++++ Available records

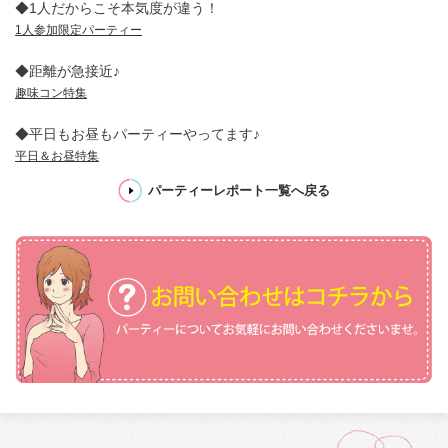
◆1人だからこそ本気度が違う！
1人参加限定パーティー
◆距離が急接近♪
趣味コン特集
◆平日もお昼もパーティーやってます♪
平日＆お昼特集
パーティーレポート一覧へ戻る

++++++++

-- What is required --
Quote all of the entries word for word, omitting any pictures.

-- Answer --
◆1人だからこそ本気度が違う！
1人参加限定パーティー
◆距離が急接近♪
趣味コン特集
◆平日もお昼もパーティーやってます♪
平日＆お昼特集
パーティーレポート一覧へ戻る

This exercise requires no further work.